Closed blondejamtart closed 4 years ago
@thomascobb , I'd be interested in your ideas for this. One option would be for caget
/caput
to always wait for reconnection ... but that would be a possibly incompatible change.
Edit: It looks like this is exactly what it does now, so whatever Brian is seeing is something else.
@btester271828 , I'm not able to reproduce this in a simple way. In my simple test, I do:
It looks like cothread correctly waits for the PV to reconnect, timing out if this doesn't happen in time. Can you please give a small self contained demonstration of this problem?
Edit: It's possible that what we're seeing here is a race condition, with the PV disconnecting between caget
waiting for the connection to complete and interrogating the the channel for its underlying data type. If so, I doubth this isn't fixable
The specific case I had was:
I think as long as it reconnected with the timeout then that would be fine...
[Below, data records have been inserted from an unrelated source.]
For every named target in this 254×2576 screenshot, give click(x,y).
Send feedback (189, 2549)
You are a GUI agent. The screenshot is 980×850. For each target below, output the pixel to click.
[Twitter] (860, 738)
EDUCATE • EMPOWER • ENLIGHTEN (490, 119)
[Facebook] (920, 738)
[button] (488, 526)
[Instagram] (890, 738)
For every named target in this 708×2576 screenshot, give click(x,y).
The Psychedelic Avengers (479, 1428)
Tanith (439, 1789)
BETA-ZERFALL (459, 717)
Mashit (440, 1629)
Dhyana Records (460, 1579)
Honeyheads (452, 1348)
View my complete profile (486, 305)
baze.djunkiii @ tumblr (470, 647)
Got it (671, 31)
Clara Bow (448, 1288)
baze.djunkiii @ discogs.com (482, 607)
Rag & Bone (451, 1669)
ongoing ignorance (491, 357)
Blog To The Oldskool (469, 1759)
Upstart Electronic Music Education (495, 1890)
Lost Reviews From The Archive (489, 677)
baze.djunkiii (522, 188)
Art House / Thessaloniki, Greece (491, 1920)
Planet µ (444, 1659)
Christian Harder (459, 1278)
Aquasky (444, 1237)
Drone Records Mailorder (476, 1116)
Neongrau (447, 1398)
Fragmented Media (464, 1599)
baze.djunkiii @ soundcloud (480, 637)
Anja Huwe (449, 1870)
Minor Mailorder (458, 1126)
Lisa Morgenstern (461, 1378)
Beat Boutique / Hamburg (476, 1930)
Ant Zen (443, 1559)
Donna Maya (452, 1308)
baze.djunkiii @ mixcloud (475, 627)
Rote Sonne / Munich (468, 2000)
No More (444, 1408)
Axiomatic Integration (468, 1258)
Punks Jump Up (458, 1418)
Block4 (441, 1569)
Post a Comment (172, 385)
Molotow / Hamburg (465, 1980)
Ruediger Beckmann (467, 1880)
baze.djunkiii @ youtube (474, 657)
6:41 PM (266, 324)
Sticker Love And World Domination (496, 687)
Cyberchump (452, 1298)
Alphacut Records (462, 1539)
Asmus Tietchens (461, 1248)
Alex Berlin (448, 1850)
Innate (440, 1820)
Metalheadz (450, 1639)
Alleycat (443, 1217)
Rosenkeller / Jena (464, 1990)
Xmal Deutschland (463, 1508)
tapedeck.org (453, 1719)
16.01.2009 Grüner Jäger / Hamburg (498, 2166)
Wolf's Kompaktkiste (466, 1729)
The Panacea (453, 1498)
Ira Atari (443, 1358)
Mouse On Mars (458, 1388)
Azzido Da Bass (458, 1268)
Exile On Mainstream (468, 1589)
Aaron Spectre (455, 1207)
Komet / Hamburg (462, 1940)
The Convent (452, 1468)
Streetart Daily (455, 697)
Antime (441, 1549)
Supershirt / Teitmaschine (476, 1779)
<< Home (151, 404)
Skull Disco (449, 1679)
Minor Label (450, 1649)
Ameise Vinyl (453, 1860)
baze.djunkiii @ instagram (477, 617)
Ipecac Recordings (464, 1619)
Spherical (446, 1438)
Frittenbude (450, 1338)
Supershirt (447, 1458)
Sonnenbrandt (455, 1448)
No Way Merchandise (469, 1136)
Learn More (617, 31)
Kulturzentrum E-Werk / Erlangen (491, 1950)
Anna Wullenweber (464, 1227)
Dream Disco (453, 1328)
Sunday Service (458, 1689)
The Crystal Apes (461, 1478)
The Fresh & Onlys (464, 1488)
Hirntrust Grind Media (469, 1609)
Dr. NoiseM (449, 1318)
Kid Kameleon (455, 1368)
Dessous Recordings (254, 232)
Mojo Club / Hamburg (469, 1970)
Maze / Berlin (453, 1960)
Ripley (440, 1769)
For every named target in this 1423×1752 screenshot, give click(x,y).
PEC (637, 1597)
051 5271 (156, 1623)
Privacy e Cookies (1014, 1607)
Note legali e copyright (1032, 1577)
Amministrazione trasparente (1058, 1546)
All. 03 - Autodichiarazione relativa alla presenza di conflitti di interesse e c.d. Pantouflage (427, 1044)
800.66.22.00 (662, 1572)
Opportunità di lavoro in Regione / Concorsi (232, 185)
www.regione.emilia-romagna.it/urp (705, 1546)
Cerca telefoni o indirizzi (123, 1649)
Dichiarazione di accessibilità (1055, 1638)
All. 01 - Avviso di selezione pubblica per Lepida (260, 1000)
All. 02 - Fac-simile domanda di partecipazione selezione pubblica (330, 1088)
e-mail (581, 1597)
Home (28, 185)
The following python script reproduces the error (will need tweaks for importing cothread/numpy):
import sys
import os
import subprocess
import time
from pkg_resources import require
require("numpy")
sys.path.append("/scratch/myr45768/Git/cothread")
from cothread import catools
# epics_base = '/scratch/myr45768/Git/epics-base'
epics_base = '/dls_sw/epics/R3.14.12.7/base'
softIoc_bin = epics_base + "/bin/linux-x86_64/softIoc"
# load some pre-existing template & define macros for it
db_template = '/dls/technical/controls/myr45768/pymalcolm/malcolm/modules/system/db/system.template'
stats = dict()
sys_call_bytes = open('/proc/%s/cmdline' % os.getpid(), 'rb').read().split(b'\0')
sys_call = [el.decode("utf-8") for el in sys_call_bytes]
stats["pymalcolm_path"] = os.path.abspath(sys_call[1])
stats["yaml_path"] = os.path.abspath(sys_call[2])
stats["yaml_ver"] = "bugMaker"
stats["pymalcolm_ver"] = "not pymalcolm"
hostname = os.uname()[1]
stats["kernel"] = "%s %s" % (os.uname()[0], os.uname()[2])
stats["hostname"] = hostname if len(hostname) < 39 else hostname[:35] + '...'
pid = os.getpid()
stats["pid"] = pid
simultaneous = 10
iocs = []
db_macros = []
for i in range(simultaneous):
iocs += [None]
db_macros += [None]
for i in range(len(iocs)):
db_macros[i] = "prefix='pc0111-BUG-R01-%02d'" % (i + 1)
for key, value in stats.items():
db_macros[i] += ",%s='%s'" % (key, value)
# done defining db template, launch some IOCs!
for repeats in range(100):
print("Iteration %d" % repeats)
for i in range(len(iocs)):
iocs[i] = subprocess.Popen(
softIoc_bin + " -m " + db_macros[i] + " -d " + db_template + " 2> err",
stdout=subprocess.PIPE, stdin=subprocess.PIPE, shell=True)
time.sleep(0.5)
errored = False
for i in range(len(iocs)):
val = catools.caget('pc0111-BUG-R01-%02d:PID' % (i + 1))
for ioc in iocs:
ioc.terminate()
time.sleep(0.5)
This looks like a race condition between checking whether the channel is connected and actually using it. With asynchronous CA handling (see commit 897a29fdd4fa0560b63e135139d86ae69557d7d3), avoiding this is fundamentally impossible.
Closing this as cannot sensibly fix.
There doesn't seem to be any way to wait for the channel to reconnect.